La relazione di Bonafede – Nel frattempo il Guardasigilli Alfonso Bonafede ha parlato proprio nell’Aula di Montecitorio, spiegando che “sulla prescrizione ci sono divergenze nella maggioranza e su quelle ci stiamo confrontando. Il cantiere è aperto, il confronto è serrato e leale”. Il ministro ha illustrato la relazione annuale sull’amministrazione della giustizia. Nel suo discorso ha definito la riforma del processo penale un “cantiere aperto” e ha deciso di non affrontare il nodo prescrizione. Il ministro ha parlato della nuova norma solo elencando i punti cardine della cosiddetta Spazzacorrotti: “E’ intervenuta – ha ricordato – in materia di lotta alla corruzione, inserendo l’agente sotto copertura tra gli strumenti investigativi, il Daspo ai corrotti, le norme in materia di trasparenza dei finanziamenti ai partiti, l’irrigidimento del regime detentivo dopo la condanna definitiva nonché un nuovo regime di prescrizione entrato in vigore il primo gennaio”. Nel suo discorso alla Camera invece Bonafede ha sottolineato gli “oltre otto miliardi e mezzo di euro” stanziati nel 2019 e i “quasi nove miliardi” previsti dalla manovra 2020 per l’amministrazione della giustizia. “La mole degli investimenti in questione dimostra concretamente che la giustizia non è più una voce ordinaria di bilancio, ma una vera e propria priorità dell’ordinamento nazionale”, ha detto il ministro. “La forte accelerazione al percorso già avviato sull’innovazione tecnologica ha gettato le fondamenta di una politica legislativa di sostanziale velocizzazione dei processi civili e penali e del sistema amministrativo generale”, ha poi sottolineato Bonafede esponendo le linee guida sulla giustizia in Aula alla Camera. “Una volta attivata l’implementazione degli investimenti – ha aggiunto – è stato possibile confrontarsi, all’interno della maggioranza, sulle riforme del processo civile e del processo penale, con l’obiettivo di intervenire in maniera chirurgica sui tempi morti e sulle disfunzioni del processo, senza dar vita all’ennesimo capitolo di una inutile e decennale stratificazione legislativa.
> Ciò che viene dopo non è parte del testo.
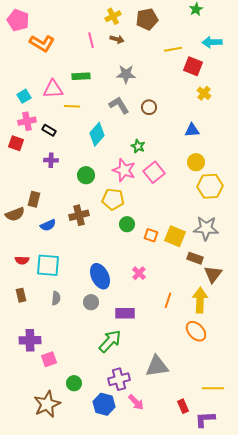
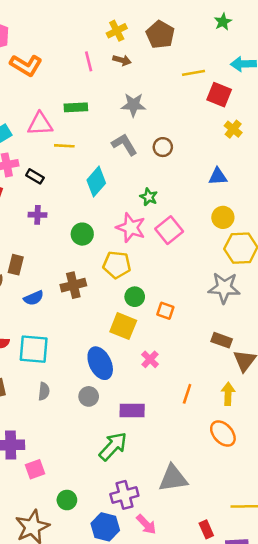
brown pentagon: (147, 19) -> (160, 35), turned -30
gray star: (206, 228) -> (224, 288), moved
yellow square: (175, 236) -> (123, 326), moved
yellow arrow: (200, 300) -> (228, 394), size x0.7

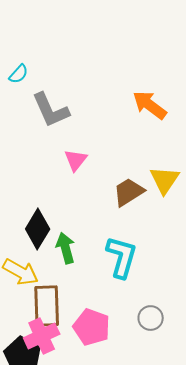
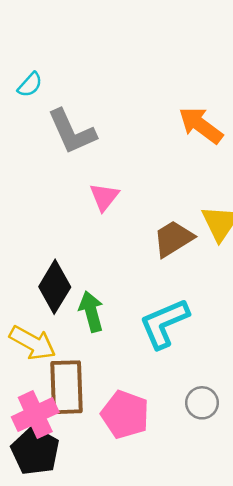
cyan L-shape: (122, 257) -> (164, 323), turned -129
pink cross: (42, 336) -> (35, 415), moved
Ritengo sia stato e debba continuare ad essere proprio questo l’elemento di massima discontinuità di questa maggioranza con quella con l’ha preceduta: la capacità di sapere affrontare le grandi riforme che consegneranno ai cittadini una giustizia celere ed efficiente“, ha detto il ministro.

Renzi fa muro anche su concessioni ad Autostrade – Mentre Bonafede parlava alla Camera, da Radio Capital arrivavano gli attacchi di Renzi: “Condivido totalmente per la prima volta da anni quel che dice Orlando. Quando dice (al governo e al M5s, ndr) ora si cambia passo io sono felicissimo, stappo una bottiglia di quello buono”, ha detto il leader di Italia Viva. “M5s vive una fase di profonda difficoltà, secondo me il loro è un declino inesorabile – ha aggiunto – ma non credo che i parlamentari vogliano far finire questa legislatura perché il Parlamento non lo rivedono più. Bisogna rispettare i loro numeri alle Camere, ma non ci inchiniamo alla cultura populista e demagogica“. Oltre a chiedere una marcia indietro sulla prescrizione, Renzi ha criticato anche la revoca della concessione ad Autostrade per l’Italia, su cui il governo è al lavoro dopo il crollo del Ponte Morandi. “Devono pagare quelli di Autostrade e tanto, ma no a una revoca che giuridicamente non sta né in cielo né in terra”, ha detto Renzi a Circo Massimo. Nella sua agenda “riformista” ha inserito tra le altre cose “cantieri per 120 miliardi da aprire e semplificazione totale della pubblica amministrazione attraverso la digitalizzazione“. Il leader di Italia Viva è convinto infatti che la vittoria alle urne in Emilia-Romagna abbia “il nome e il cognome” di Stefano Bonaccini, un renziano. E ha annunciato anche le sue liste per le prossime regionali: “Ci presenteremo con il nostro simbolo in Toscana sostenendo con grande convinzione Eugenio Giani candidato del centrosinistra, in Puglia invece non andremo con il centrosinistra se avrà come candidato Emiliano. Speriamo ci sia un bel candidato in Liguria, che è una partita recuperabile”.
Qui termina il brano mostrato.